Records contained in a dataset
Segment Open

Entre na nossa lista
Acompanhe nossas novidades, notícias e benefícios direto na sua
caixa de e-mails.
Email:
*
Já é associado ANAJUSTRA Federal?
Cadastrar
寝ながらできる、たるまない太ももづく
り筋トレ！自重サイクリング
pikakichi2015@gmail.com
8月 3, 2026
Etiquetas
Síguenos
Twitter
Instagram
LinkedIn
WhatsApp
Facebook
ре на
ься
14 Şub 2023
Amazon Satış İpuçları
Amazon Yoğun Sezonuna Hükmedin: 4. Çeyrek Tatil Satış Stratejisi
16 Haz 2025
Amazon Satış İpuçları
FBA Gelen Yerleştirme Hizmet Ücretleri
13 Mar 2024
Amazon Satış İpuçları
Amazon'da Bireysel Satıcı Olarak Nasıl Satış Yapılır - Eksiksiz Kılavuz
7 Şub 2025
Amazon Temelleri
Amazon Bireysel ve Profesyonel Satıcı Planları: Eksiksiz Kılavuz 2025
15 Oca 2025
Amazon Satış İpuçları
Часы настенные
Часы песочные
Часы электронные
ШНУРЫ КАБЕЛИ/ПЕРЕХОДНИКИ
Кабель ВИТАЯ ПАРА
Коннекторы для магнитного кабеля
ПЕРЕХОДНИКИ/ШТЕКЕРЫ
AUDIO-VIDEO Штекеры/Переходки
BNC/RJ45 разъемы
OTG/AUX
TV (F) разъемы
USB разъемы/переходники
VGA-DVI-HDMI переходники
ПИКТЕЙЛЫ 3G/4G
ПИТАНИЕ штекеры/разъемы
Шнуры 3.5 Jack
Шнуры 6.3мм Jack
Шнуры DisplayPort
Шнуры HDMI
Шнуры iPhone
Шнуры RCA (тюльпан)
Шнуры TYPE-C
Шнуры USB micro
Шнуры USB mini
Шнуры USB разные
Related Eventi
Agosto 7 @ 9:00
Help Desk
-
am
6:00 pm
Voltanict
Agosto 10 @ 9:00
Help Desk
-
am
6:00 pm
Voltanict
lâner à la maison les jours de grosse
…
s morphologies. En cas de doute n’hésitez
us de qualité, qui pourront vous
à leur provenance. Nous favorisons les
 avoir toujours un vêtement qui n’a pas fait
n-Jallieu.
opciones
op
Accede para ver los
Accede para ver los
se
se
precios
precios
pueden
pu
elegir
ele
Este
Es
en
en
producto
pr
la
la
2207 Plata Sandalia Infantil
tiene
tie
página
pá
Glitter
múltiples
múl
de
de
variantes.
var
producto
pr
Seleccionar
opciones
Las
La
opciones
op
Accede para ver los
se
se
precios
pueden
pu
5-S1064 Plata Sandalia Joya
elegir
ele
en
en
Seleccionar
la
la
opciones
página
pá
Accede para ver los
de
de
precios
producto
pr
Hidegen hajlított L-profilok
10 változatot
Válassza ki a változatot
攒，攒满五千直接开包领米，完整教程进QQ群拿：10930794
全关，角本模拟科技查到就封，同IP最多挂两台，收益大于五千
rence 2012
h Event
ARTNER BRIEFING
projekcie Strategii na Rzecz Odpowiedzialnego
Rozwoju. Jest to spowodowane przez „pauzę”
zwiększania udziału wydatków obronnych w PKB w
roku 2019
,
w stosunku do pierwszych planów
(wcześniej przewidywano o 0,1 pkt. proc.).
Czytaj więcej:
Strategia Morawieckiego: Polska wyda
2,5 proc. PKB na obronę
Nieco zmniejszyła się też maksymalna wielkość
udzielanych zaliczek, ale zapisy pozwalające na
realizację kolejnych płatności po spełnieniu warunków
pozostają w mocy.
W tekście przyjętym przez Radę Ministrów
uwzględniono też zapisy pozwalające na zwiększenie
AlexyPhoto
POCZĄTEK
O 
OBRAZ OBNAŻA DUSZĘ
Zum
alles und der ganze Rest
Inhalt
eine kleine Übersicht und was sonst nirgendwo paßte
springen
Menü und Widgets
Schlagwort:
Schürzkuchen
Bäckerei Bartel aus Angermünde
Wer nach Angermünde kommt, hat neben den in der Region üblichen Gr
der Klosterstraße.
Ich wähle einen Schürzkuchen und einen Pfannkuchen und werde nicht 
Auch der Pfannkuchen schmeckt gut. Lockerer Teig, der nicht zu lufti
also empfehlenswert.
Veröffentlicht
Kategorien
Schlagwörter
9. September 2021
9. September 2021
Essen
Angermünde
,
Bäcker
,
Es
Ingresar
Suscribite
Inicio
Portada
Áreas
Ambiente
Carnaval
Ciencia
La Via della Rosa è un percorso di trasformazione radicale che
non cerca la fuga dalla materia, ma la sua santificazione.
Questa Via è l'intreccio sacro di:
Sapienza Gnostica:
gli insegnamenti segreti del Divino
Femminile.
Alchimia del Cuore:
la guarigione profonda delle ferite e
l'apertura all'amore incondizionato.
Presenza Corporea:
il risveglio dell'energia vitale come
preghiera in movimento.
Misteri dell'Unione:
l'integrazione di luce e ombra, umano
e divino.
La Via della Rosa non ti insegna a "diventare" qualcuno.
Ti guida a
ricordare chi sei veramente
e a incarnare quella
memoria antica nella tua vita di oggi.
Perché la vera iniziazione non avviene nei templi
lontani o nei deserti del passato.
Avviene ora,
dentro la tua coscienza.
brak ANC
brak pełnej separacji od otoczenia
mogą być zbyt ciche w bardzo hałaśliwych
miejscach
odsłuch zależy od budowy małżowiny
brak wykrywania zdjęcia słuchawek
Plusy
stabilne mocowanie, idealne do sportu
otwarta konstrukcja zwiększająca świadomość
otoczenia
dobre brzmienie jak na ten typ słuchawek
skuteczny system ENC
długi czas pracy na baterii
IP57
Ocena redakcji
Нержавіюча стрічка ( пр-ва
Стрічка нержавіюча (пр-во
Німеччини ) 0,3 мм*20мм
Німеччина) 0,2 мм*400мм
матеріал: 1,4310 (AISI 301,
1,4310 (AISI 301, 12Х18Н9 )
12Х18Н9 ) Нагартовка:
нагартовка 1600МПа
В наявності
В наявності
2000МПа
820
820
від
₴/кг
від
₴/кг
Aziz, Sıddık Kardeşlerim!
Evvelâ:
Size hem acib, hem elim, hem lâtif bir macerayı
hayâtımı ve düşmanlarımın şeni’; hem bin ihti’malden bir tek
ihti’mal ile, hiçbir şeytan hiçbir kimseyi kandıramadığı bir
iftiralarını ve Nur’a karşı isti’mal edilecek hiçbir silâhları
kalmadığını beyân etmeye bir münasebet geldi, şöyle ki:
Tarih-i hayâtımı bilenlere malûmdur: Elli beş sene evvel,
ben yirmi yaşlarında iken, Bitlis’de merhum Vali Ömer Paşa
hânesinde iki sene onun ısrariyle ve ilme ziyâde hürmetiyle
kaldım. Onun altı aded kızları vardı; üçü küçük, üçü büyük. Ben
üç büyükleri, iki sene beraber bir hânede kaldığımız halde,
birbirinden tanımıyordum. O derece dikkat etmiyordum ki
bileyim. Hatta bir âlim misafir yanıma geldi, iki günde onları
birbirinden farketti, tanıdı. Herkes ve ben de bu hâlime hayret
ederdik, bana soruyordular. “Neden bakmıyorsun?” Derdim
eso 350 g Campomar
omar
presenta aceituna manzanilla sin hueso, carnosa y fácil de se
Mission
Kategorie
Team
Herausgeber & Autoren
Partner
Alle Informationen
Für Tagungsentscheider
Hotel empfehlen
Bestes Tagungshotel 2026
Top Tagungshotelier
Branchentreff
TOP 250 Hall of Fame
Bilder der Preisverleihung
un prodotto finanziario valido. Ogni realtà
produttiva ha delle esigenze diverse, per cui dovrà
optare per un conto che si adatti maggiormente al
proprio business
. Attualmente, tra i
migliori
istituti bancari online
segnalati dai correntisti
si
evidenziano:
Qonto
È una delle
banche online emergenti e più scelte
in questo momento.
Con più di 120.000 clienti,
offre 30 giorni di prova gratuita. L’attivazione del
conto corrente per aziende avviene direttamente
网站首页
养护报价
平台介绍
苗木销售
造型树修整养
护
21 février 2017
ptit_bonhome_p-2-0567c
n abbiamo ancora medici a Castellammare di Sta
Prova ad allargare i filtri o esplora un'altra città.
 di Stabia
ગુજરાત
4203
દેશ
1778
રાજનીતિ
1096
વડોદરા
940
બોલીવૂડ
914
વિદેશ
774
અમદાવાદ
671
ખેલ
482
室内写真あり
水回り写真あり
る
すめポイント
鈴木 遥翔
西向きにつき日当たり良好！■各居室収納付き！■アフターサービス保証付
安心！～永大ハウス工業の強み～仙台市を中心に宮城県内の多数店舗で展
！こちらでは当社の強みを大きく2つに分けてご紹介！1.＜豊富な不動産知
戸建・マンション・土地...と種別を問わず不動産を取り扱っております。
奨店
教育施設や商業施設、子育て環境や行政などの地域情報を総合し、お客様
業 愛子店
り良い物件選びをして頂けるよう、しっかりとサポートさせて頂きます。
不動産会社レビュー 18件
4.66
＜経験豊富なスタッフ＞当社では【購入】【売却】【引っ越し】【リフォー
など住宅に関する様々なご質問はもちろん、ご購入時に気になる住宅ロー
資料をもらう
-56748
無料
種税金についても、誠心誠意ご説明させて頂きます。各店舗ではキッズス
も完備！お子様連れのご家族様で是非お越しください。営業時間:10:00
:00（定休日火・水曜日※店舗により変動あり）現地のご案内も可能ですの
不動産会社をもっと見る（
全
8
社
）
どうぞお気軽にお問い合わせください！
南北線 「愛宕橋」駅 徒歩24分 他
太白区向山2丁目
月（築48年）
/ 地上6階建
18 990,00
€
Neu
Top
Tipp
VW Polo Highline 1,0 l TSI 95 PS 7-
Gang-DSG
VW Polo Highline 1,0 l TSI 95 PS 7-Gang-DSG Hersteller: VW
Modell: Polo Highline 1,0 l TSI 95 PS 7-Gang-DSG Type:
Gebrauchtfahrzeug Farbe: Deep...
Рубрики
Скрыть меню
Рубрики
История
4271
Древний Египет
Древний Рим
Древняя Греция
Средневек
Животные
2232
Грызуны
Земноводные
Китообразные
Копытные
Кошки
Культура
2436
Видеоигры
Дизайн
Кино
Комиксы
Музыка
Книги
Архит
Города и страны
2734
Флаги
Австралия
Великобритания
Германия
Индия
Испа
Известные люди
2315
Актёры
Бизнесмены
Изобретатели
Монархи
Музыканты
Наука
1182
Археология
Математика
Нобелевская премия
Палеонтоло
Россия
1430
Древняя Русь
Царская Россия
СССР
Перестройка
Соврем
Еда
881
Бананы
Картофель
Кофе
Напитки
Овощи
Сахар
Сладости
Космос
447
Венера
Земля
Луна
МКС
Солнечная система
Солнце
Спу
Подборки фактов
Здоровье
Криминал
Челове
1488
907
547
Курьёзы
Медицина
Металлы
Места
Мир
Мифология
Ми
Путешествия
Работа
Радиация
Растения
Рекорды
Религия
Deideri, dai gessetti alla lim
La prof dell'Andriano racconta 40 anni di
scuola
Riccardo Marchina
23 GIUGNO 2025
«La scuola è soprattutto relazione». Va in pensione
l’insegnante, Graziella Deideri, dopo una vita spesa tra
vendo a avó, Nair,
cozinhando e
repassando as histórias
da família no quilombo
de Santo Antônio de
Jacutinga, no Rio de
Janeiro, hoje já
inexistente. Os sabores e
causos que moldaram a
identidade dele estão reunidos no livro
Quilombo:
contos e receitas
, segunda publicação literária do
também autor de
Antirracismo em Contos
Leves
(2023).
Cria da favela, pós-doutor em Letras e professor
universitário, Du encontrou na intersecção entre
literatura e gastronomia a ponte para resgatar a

Segment Closed

_Action item:_ Which lines above contain "Часы"? Show each of them.

_Answer area:_
Часы настенные
Часы песочные
Часы электронные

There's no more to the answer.